Exercise instructions:
Your output should be exactly the lines from the one containing "Task: Click on the Akar Voegafdichtingen" through the final line of the following data, please, with no pictures.

(Stored data)
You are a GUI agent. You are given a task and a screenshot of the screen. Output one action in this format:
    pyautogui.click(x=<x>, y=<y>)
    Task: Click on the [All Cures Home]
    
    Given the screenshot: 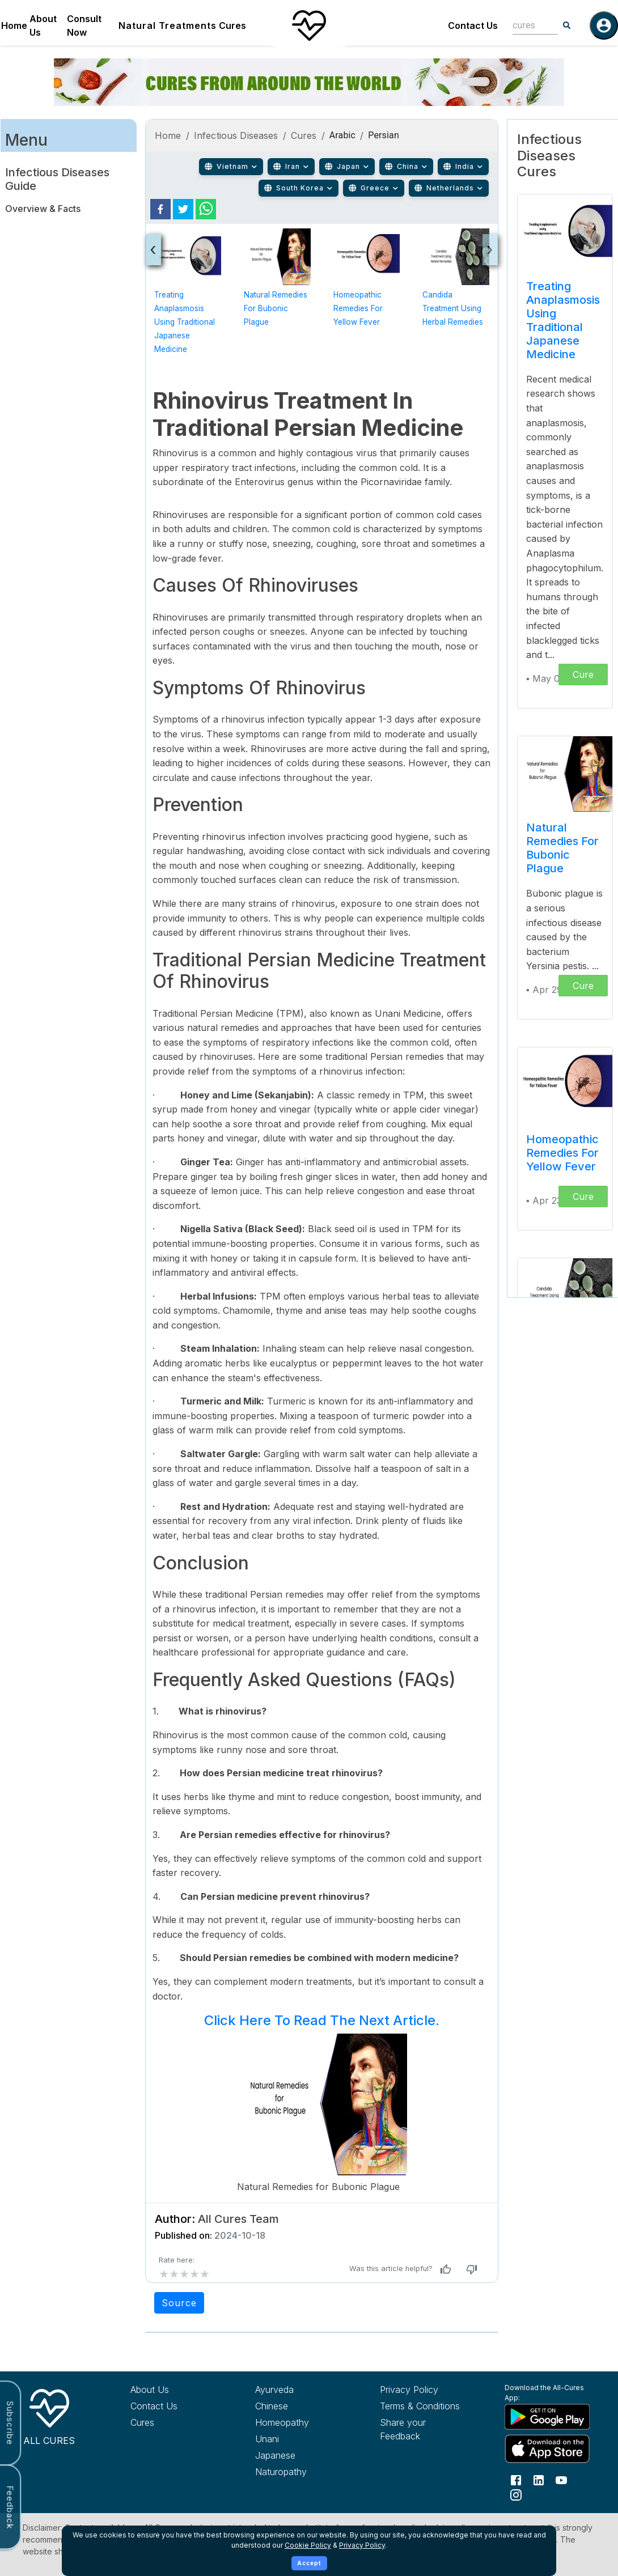 What is the action you would take?
    pyautogui.click(x=49, y=2415)
    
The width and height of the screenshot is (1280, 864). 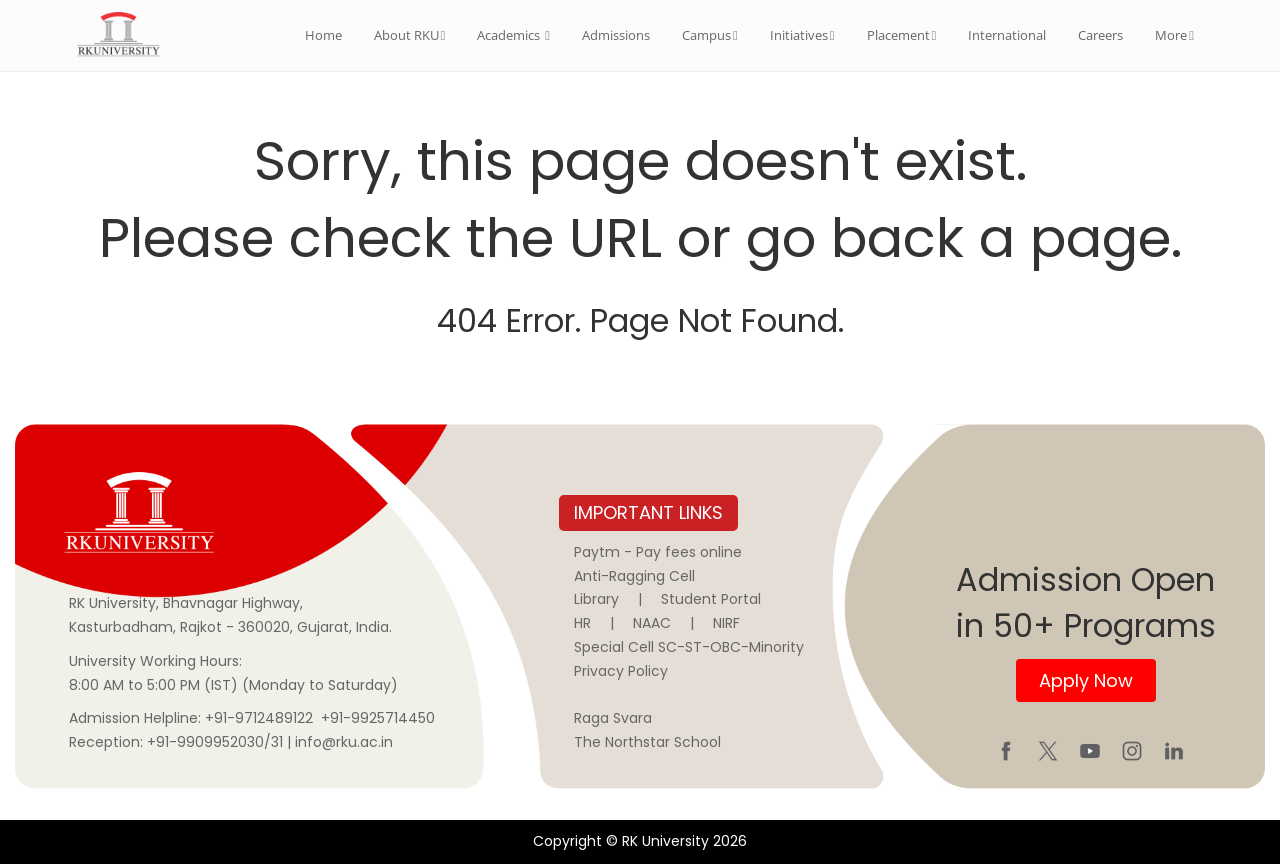 What do you see at coordinates (217, 742) in the screenshot?
I see `+91-9909952030/31` at bounding box center [217, 742].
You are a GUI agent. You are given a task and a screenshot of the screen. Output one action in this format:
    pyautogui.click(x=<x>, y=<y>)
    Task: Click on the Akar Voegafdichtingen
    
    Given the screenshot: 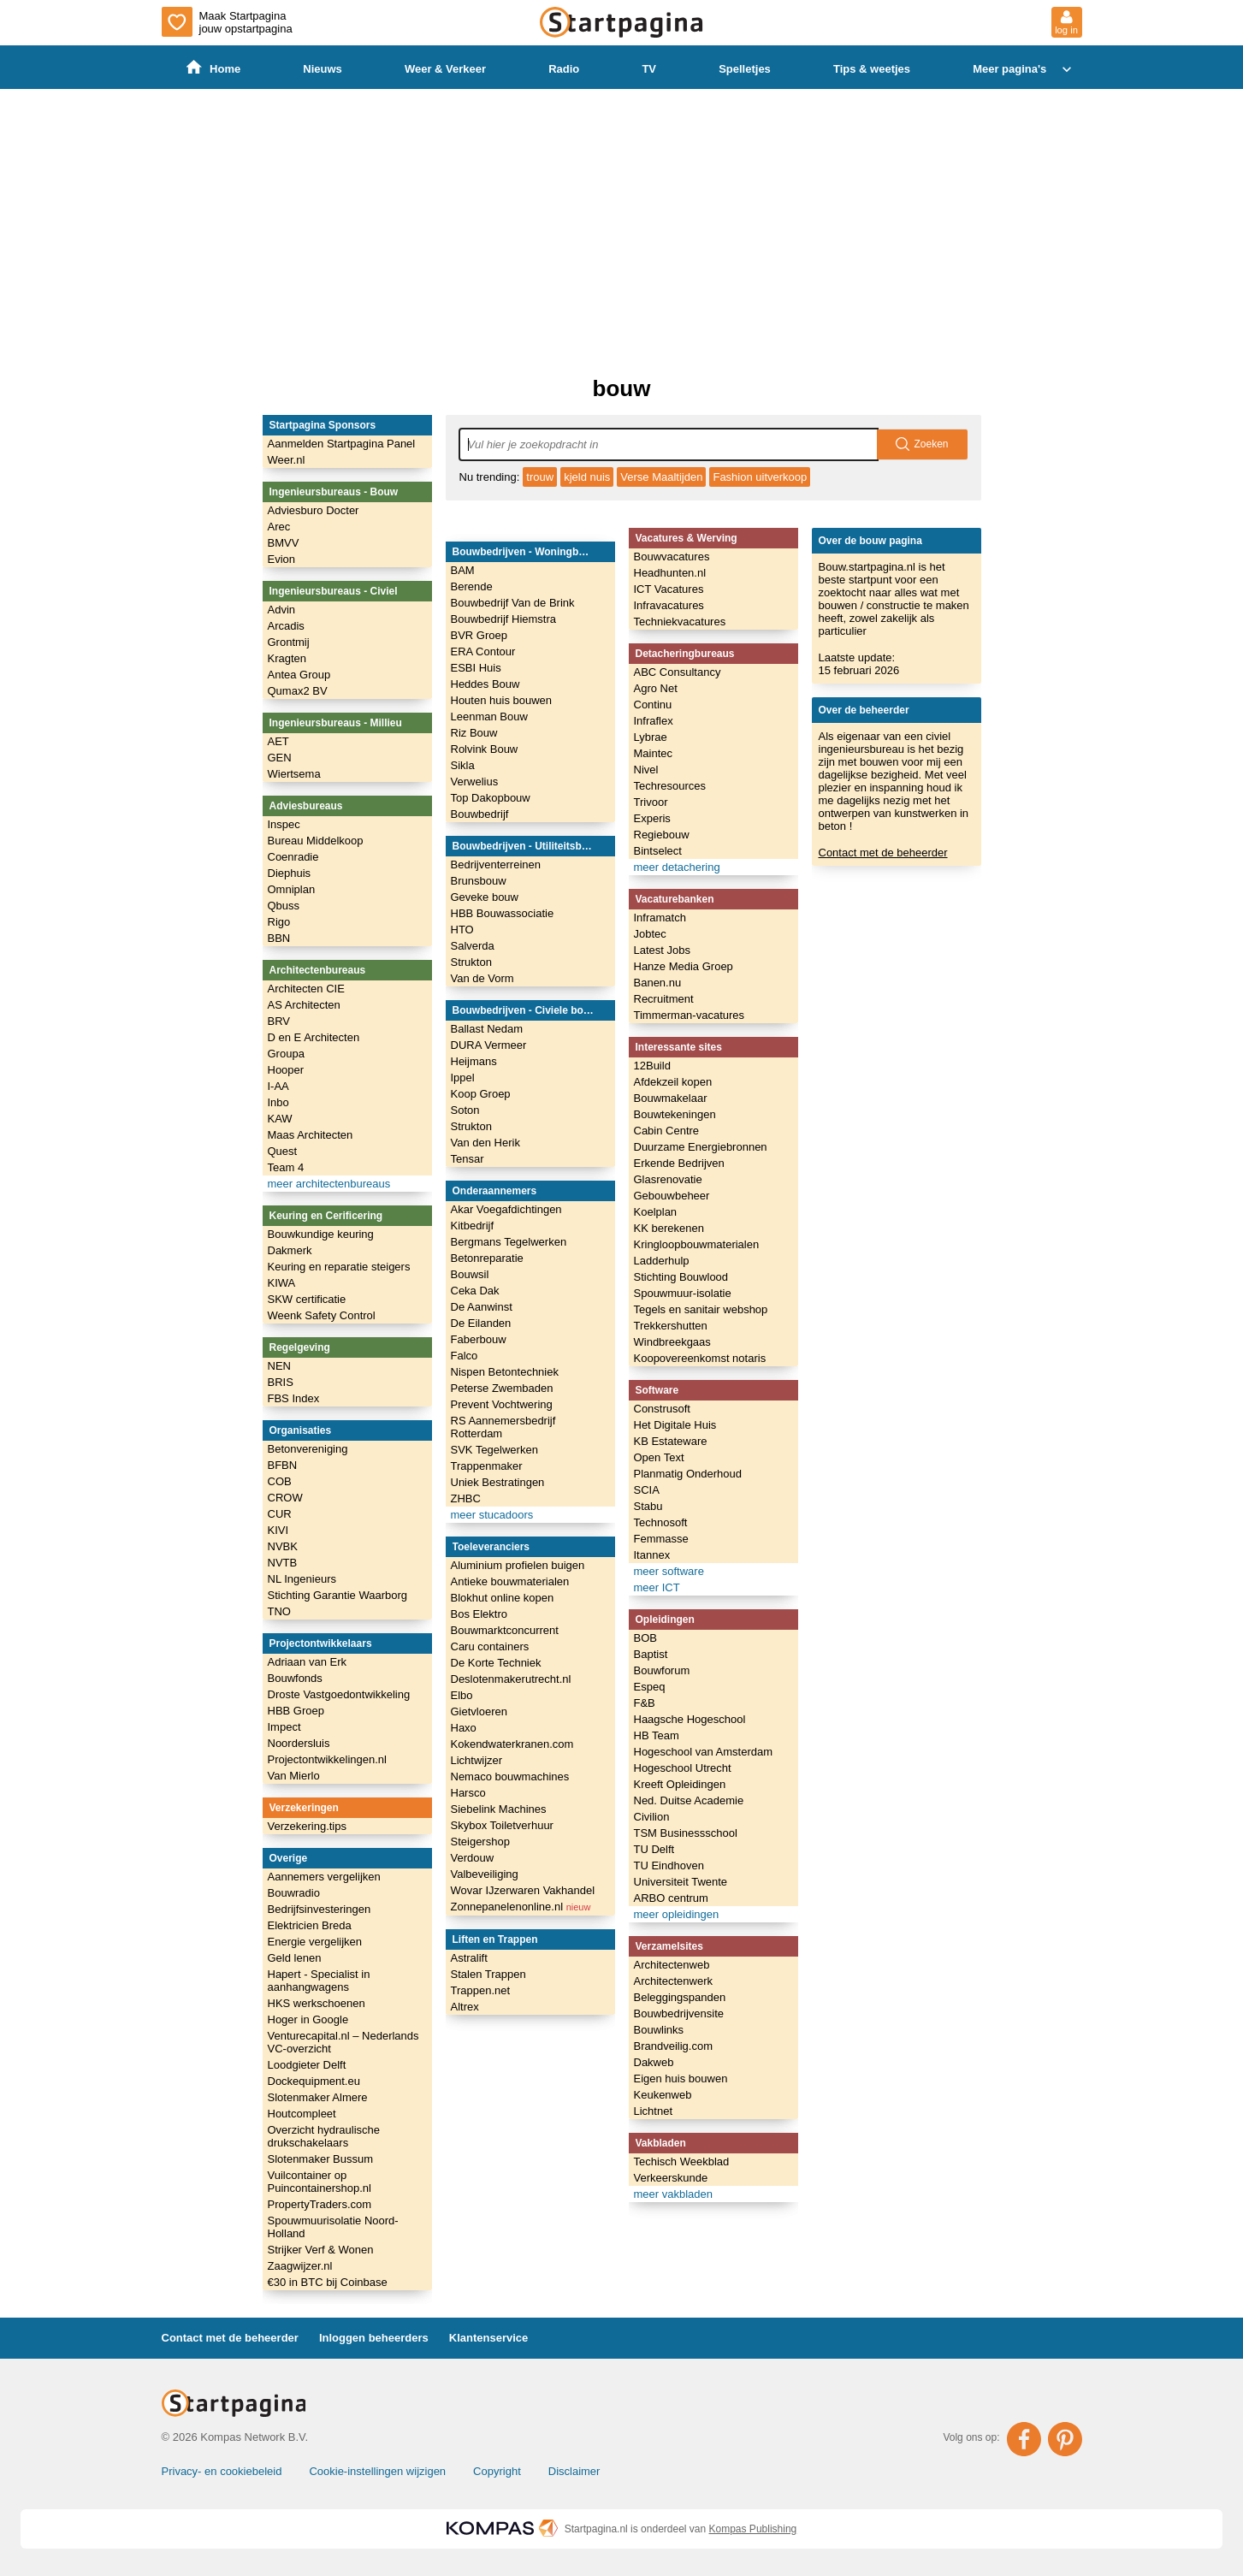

Exercise answer:
    Task: Click on the Akar Voegafdichtingen
    
    Given the screenshot: 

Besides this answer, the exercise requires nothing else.